Acho que você ganha mais perspectiva. Nunca será possível ser totalmente objetiva, mas ficar trocando o roteiro com alguém te deixa menos cega. No momento estou escrevendo sozinha e tem me parecido muito difícil conseguir ter distância [em relação ao texto]. Cada um é de um jeito, mas eu adoro colaborar com outras pessoas. Trabalho de forma mais rápida e acho que dois cérebros têm ideias melhores do que apenas um.

O filme foi selecionado para Cannes, ganhou prêmios na Suécia, venceu a Mostra Internacional de Cinema em São Paulo e foi escolhido para representar a Costa Rica no Oscar. Por que você acha que esta história se relaciona tão bem com plateias de diferentes partes do mundo?

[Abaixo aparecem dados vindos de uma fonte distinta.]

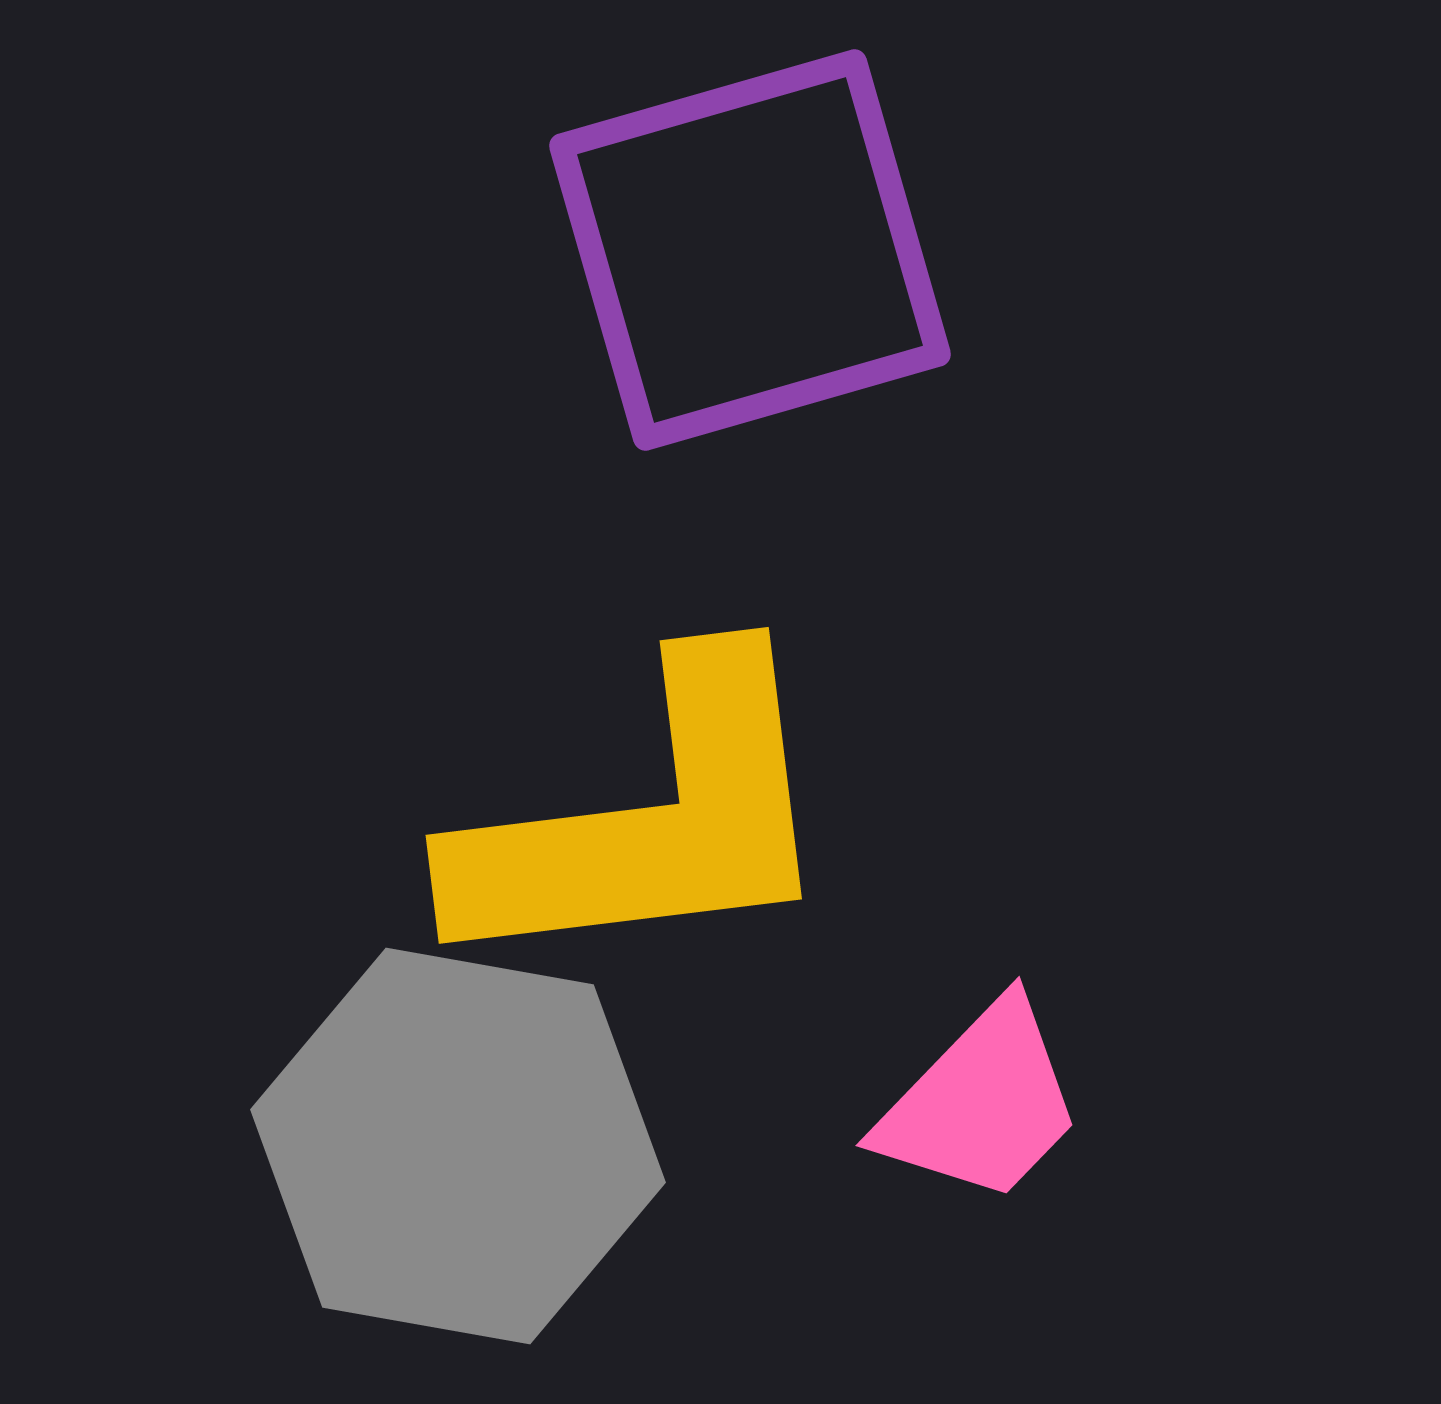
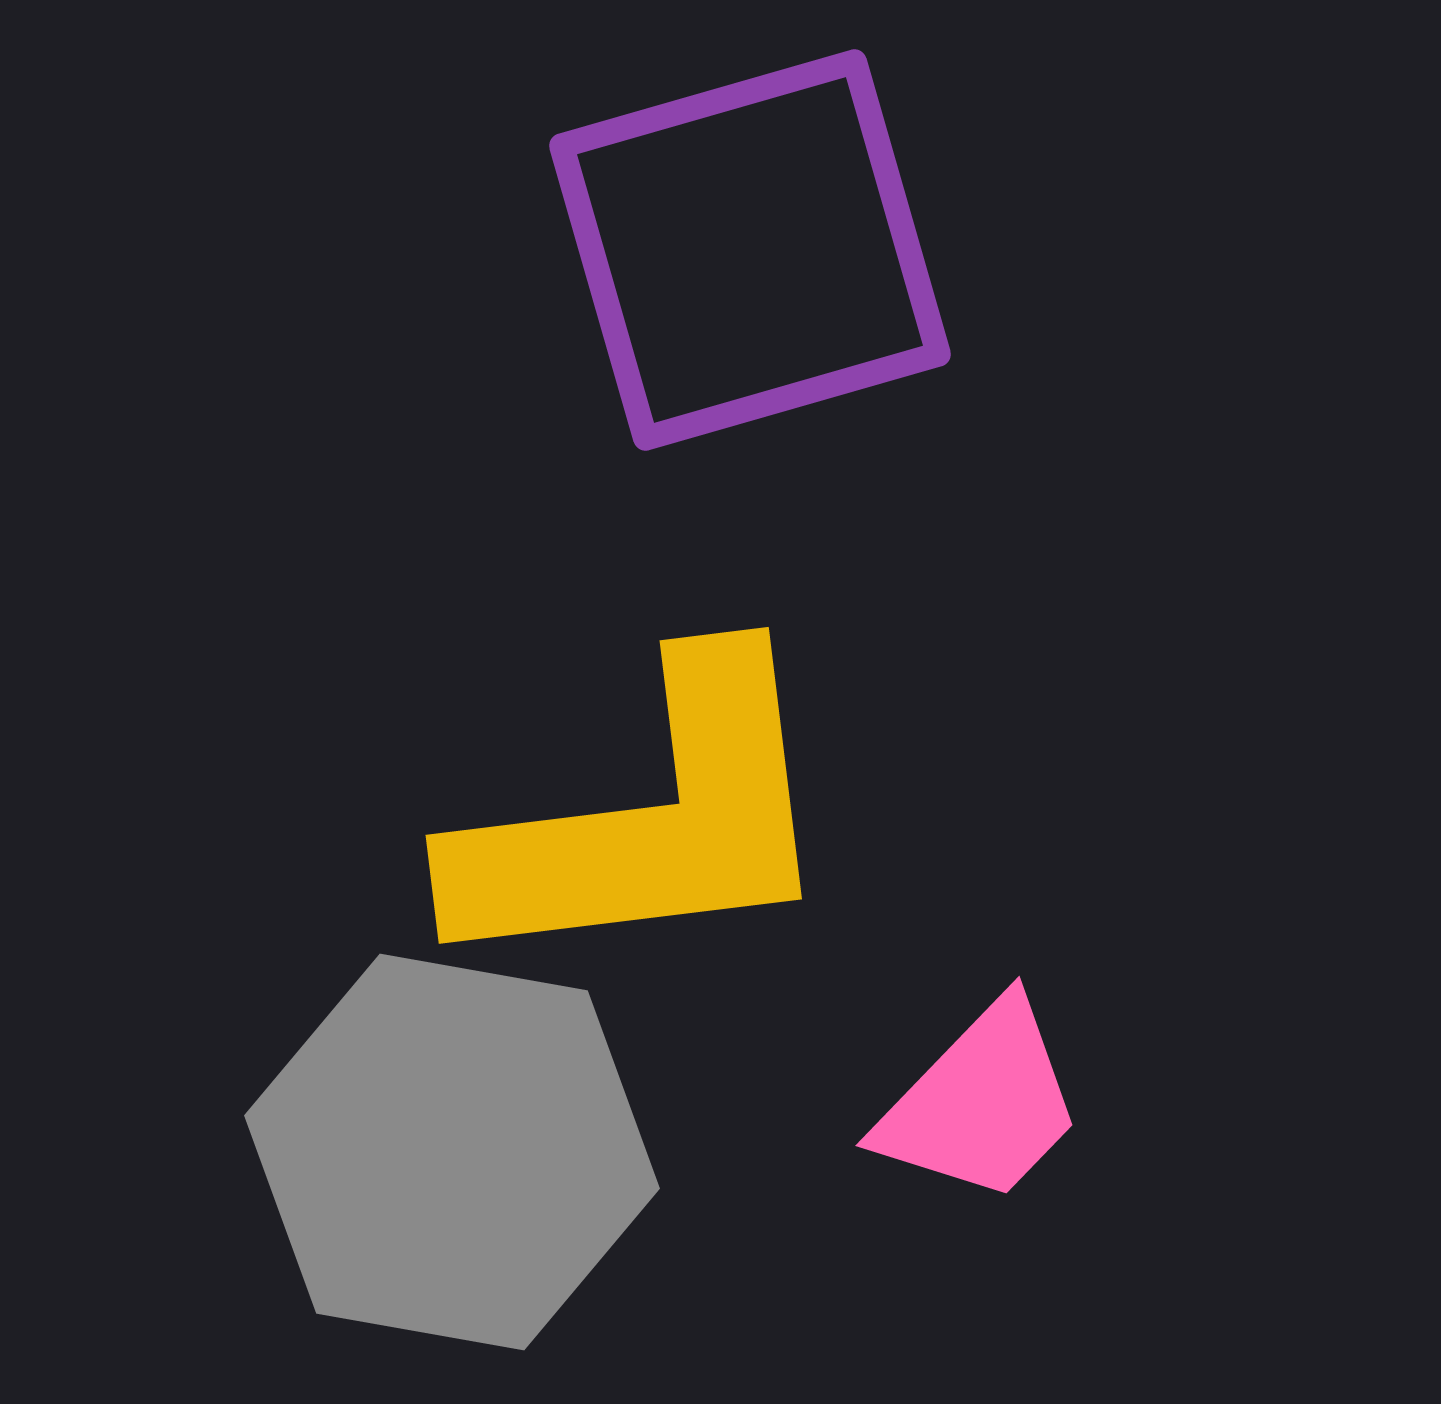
gray hexagon: moved 6 px left, 6 px down
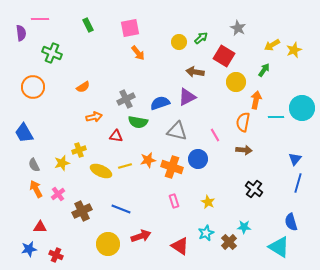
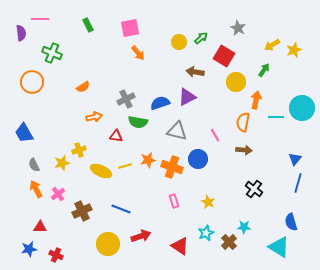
orange circle at (33, 87): moved 1 px left, 5 px up
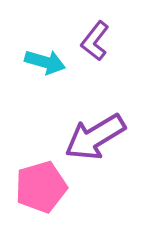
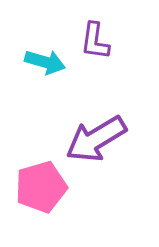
purple L-shape: rotated 30 degrees counterclockwise
purple arrow: moved 1 px right, 2 px down
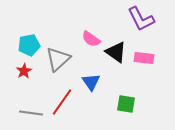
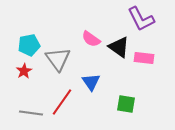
black triangle: moved 3 px right, 5 px up
gray triangle: rotated 24 degrees counterclockwise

Não sei, a plateia é que deve dizer [risos] Estou feliz que o filme ecoa dessa forma e consegue viajar tão bem. Espero estar espalhando uma mensagem de cura, de cura interna ou revolução interna, que nos permita criar mudanças em nossas vidas, ainda que muito pequenas, e que nos faça aceitar melhor quem somos e os desejos que temos. Talvez seja por isso [que diferentes plateias se identificam com o filme]: todos aprendemos algo quando criança que talvez não seja tão bom e contra o qual temos de lutar mais tarde. Depois de um tempo já não são as outras pessoas – nós mesmos internalizamos certas normas que talvez não sejam boas. Isto pode acontecer em qualquer parte do mundo e também independentemente do gênero. Me surpreendi em ver que tanto um homem suíço quanto uma mulher iraniana puderam se conectar com Clara de forma profunda e aplicar o que ela vive no filme para experiências que tiveram em suas vidas. Talvez as experiências pareçam diferentes, mas as emoções os conectam com a personagem de alguma forma. Nesse sentido, é um pouco triste, pois significa que o patriarcado está em todos os lugares. O filme será relevante em qualquer lugar porque fala sobre os danos causados pelo patriarcado e o quanto ele tem nos custado durante gerações.

Clara Sola é uma coprodução que envolveu cinco países e 20 fontes de financiamento, segundo uma reportagem publicada no site do Festival de Roterdã. Isso foi desafiador para você? Como manter sua visão criativa quando se está lidando com tantas pessoas, empresas e culturas, principalmente sendo uma diretora estreante no longa-metragem?

Na verdade foi fácil. Eu e Nima Yousefi, o produtor com quem comecei o projeto, fomos muito cuidadosos em relação às pessoas com quem íamos trabalhar. Éramos muito claros quanto ao que queríamos fazer e apenas trouxemos pessoas que acreditavam na nossa visão e compartilhavam essa visão. Filmei na Costa Rica, onde os produtores locais foram super ativos e me ajudaram muito, e depois fiz a pós-produção na Bélgica com uma equipe incrível. É ótimo porque, quando você consegue financiamento de um país, tem de gastar um pouco do dinheiro lá e trabalhar com alguns artistas de lá. Isto inspira novas colaborações: provavelmente nunca teria encontrado alguns dos meus colaboradores se não fosse por esse sistema, então sou muito grata. Também tive ótimos produtores, que reuniam todos os retornos, passavam para mim e eram muito abertos na hora de me ouvir. Então para mim funcionou, mas sei que não é sempre o caso. Tenho colegas [em situação similar] que tiveram de viajar muito de país para país, o que é mais difícil. Mas minha experiência foi ótima.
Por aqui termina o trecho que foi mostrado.